**Your goal:**
From the entries below, reproduce exactly the lines from the one with "model vykupují sběratelé" through the one with "Позвонить в салон", both included, without images.

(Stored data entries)
Segment Open
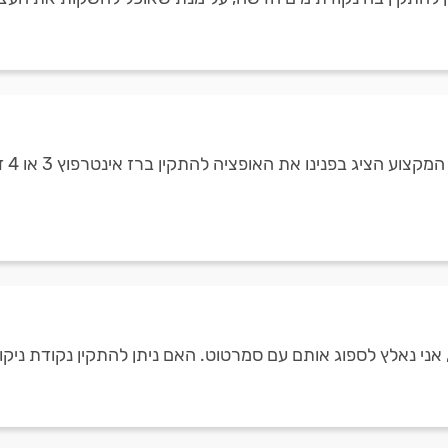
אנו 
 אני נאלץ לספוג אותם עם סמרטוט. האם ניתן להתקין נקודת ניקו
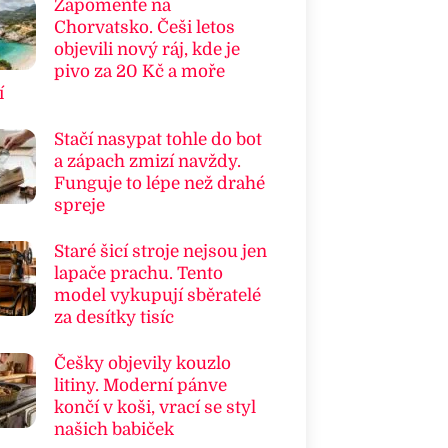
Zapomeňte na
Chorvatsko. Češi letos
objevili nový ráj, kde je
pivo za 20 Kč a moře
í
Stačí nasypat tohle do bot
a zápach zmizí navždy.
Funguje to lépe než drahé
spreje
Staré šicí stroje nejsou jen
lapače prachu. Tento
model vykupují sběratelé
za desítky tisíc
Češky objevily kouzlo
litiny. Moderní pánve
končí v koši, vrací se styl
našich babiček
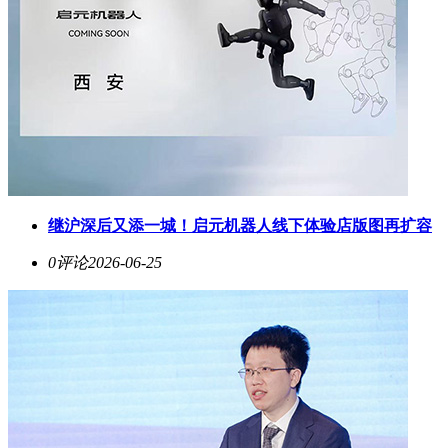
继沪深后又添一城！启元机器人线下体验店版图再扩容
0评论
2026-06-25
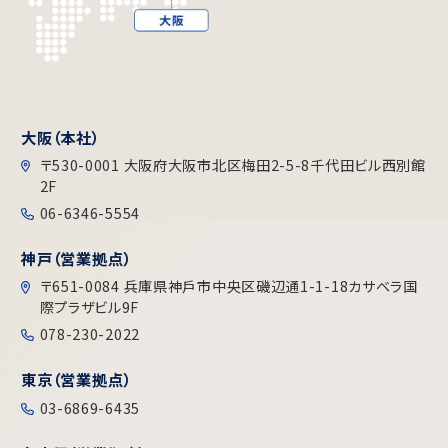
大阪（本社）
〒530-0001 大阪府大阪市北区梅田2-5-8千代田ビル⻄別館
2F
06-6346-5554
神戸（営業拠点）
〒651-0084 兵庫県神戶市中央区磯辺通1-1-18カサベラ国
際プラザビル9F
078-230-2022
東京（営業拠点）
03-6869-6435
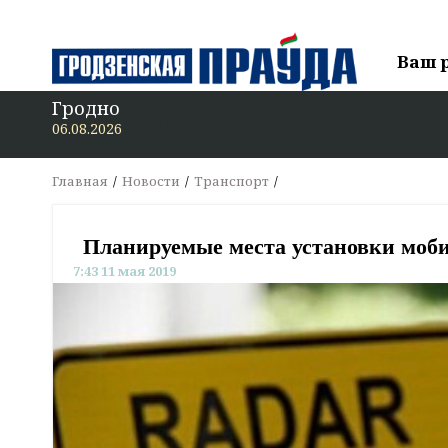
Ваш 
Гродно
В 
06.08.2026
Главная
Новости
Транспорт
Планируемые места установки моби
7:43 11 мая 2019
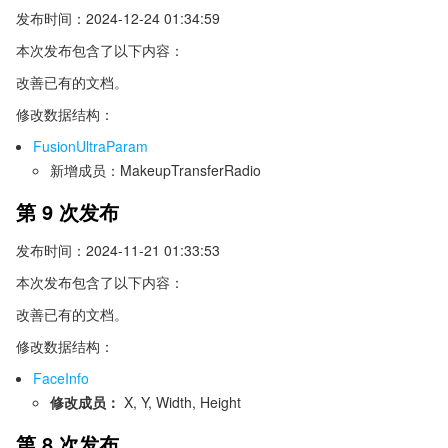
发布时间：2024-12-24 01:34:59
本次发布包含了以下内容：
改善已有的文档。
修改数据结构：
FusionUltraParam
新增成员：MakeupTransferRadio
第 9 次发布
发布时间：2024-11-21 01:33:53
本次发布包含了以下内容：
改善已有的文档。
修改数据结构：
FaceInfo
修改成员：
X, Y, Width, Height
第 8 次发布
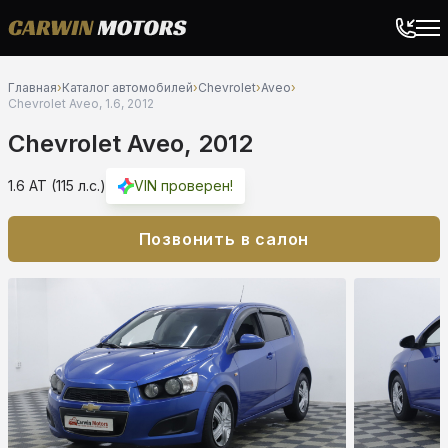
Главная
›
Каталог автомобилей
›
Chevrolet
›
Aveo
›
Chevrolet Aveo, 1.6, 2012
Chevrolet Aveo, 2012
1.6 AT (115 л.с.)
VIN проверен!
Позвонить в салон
Segment Closed
Segment Open
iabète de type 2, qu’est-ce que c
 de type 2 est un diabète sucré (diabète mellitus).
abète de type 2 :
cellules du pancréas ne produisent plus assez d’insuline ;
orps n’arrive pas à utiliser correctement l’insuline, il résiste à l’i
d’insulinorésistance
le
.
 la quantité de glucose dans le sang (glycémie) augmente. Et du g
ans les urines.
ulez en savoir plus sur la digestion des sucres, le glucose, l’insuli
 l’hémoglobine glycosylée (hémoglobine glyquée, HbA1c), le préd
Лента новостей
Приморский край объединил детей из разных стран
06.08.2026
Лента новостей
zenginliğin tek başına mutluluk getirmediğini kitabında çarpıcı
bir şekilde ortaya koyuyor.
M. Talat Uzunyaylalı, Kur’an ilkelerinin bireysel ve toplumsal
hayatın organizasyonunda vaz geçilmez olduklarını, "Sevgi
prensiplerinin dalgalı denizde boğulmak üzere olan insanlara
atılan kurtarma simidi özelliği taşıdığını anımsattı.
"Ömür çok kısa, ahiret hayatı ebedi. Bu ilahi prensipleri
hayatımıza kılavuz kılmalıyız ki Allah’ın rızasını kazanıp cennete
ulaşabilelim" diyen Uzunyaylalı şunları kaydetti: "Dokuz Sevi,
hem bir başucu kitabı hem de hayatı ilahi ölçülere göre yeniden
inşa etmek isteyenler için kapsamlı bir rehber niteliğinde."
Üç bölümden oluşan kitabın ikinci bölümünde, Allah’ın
Segment Closed
Segment Open
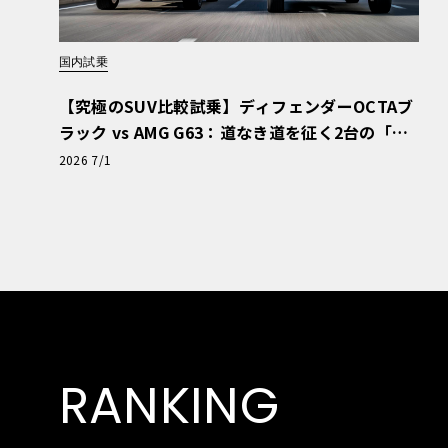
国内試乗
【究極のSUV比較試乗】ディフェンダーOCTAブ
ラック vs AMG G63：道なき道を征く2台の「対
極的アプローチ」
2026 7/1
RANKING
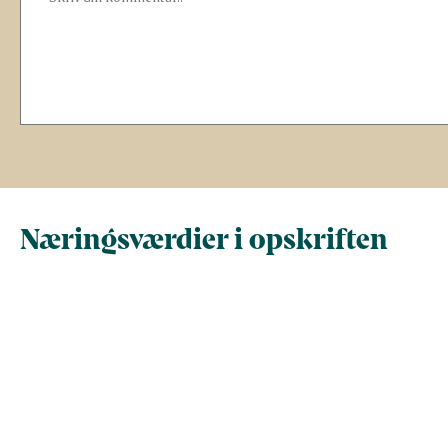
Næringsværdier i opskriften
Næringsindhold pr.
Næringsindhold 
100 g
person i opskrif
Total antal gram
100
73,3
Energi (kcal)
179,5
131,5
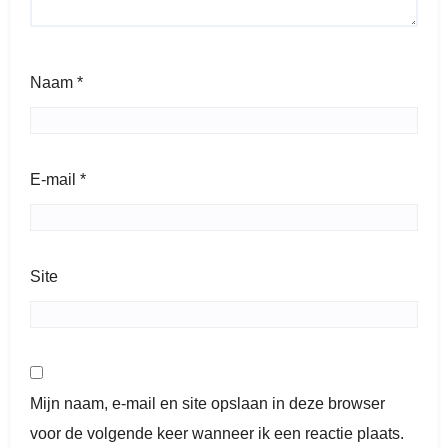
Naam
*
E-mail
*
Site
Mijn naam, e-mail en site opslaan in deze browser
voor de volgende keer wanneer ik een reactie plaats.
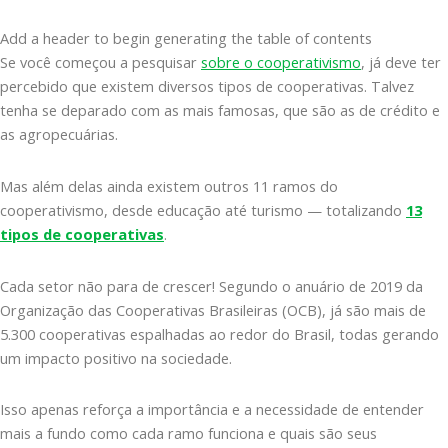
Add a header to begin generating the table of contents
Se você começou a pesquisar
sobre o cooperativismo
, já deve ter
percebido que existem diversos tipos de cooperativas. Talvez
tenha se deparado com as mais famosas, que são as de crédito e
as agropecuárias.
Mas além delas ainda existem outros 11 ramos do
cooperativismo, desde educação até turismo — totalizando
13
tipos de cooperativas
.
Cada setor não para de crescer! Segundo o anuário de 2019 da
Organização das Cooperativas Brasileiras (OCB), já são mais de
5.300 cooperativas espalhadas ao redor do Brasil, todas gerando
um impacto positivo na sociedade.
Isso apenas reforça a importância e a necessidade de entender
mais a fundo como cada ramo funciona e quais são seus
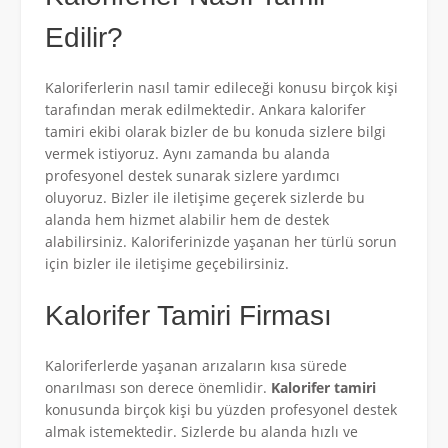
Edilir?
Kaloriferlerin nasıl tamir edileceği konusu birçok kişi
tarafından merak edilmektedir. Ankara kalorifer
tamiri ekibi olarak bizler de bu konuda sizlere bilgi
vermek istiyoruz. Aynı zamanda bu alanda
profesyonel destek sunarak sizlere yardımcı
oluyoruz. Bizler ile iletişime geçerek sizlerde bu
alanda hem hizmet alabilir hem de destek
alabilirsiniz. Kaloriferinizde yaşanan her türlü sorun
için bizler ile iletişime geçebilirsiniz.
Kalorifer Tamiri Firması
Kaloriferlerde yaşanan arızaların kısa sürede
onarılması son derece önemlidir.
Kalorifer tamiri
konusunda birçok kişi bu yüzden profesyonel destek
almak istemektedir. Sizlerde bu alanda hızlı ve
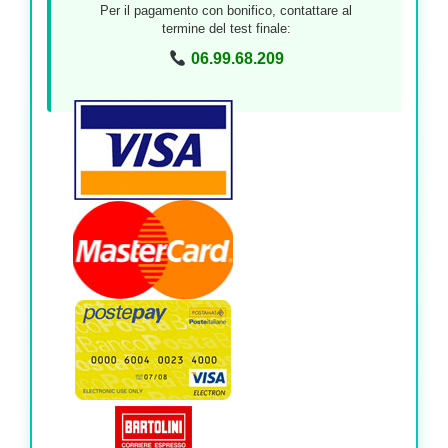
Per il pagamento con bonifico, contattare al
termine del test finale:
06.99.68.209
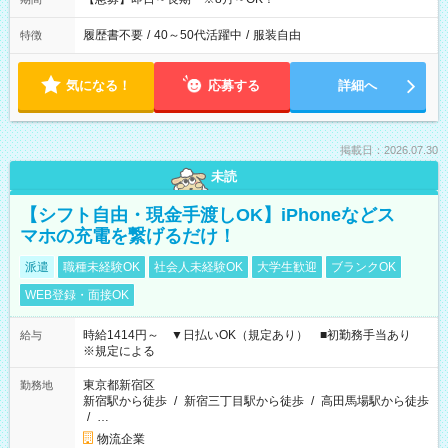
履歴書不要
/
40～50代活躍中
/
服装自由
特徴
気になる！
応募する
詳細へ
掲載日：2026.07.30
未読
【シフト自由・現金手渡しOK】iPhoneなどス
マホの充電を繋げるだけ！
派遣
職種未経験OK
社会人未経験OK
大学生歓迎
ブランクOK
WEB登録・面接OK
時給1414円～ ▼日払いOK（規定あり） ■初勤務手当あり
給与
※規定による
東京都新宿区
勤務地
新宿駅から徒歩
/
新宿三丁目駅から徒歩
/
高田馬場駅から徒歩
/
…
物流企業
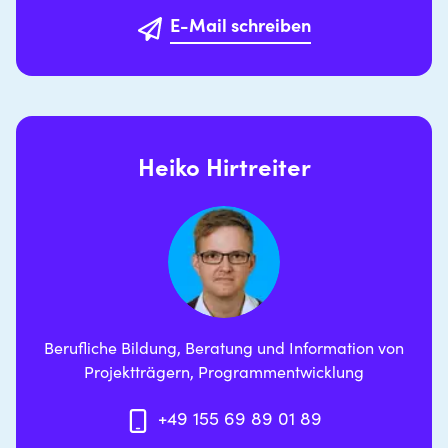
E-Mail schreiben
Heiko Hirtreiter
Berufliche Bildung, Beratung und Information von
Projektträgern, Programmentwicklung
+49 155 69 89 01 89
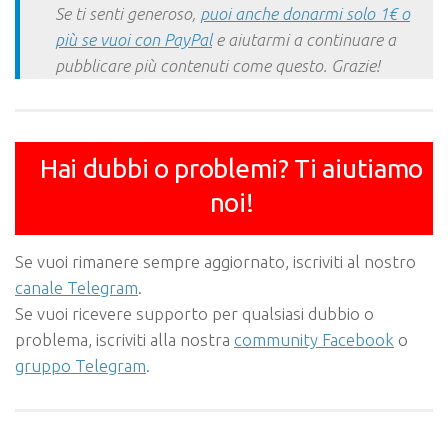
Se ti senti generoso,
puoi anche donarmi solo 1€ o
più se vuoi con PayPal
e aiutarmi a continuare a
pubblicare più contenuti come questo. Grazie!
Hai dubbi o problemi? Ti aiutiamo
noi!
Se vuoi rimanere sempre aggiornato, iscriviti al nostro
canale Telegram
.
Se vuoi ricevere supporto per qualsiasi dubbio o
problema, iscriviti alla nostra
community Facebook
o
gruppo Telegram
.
Segment Closed
**Answer box:**
model vykupují sběratelé
za desítky tisíc
Češky objevily kouzlo
litiny. Moderní pánve
končí v koši, vrací se styl
našich babiček
继沪深后又添一城！启元机器人线下体验店版图再扩容
0评论
2026-06-25
大阪（本社）
〒530-0001 大阪府大阪市北区梅田2-5-8千代田ビル⻄別館
2F
06-6346-5554
神戸（営業拠点）
〒651-0084 兵庫県神戶市中央区磯辺通1-1-18カサベラ国
際プラザビル9F
078-230-2022
東京（営業拠点）
03-6869-6435
Ваш 
Гродно
В 
06.08.2026
Главная
Новости
Транспорт
Планируемые места установки моби
7:43 11 мая 2019
发布时间：2024-12-24 01:34:59
本次发布包含了以下内容：
改善已有的文档。
修改数据结构：
FusionUltraParam
新增成员：MakeupTransferRadio
第 9 次发布
发布时间：2024-11-21 01:33:53
本次发布包含了以下内容：
改善已有的文档。
修改数据结构：
FaceInfo
修改成员：
X, Y, Width, Height
第 8 次发布
Главная
›
Каталог автомобилей
›
Chevrolet
›
Aveo
›
Chevrolet Aveo, 1.6, 2012
Chevrolet Aveo, 2012
1.6 AT (115 л.с.)
VIN проверен!
Позвонить в салон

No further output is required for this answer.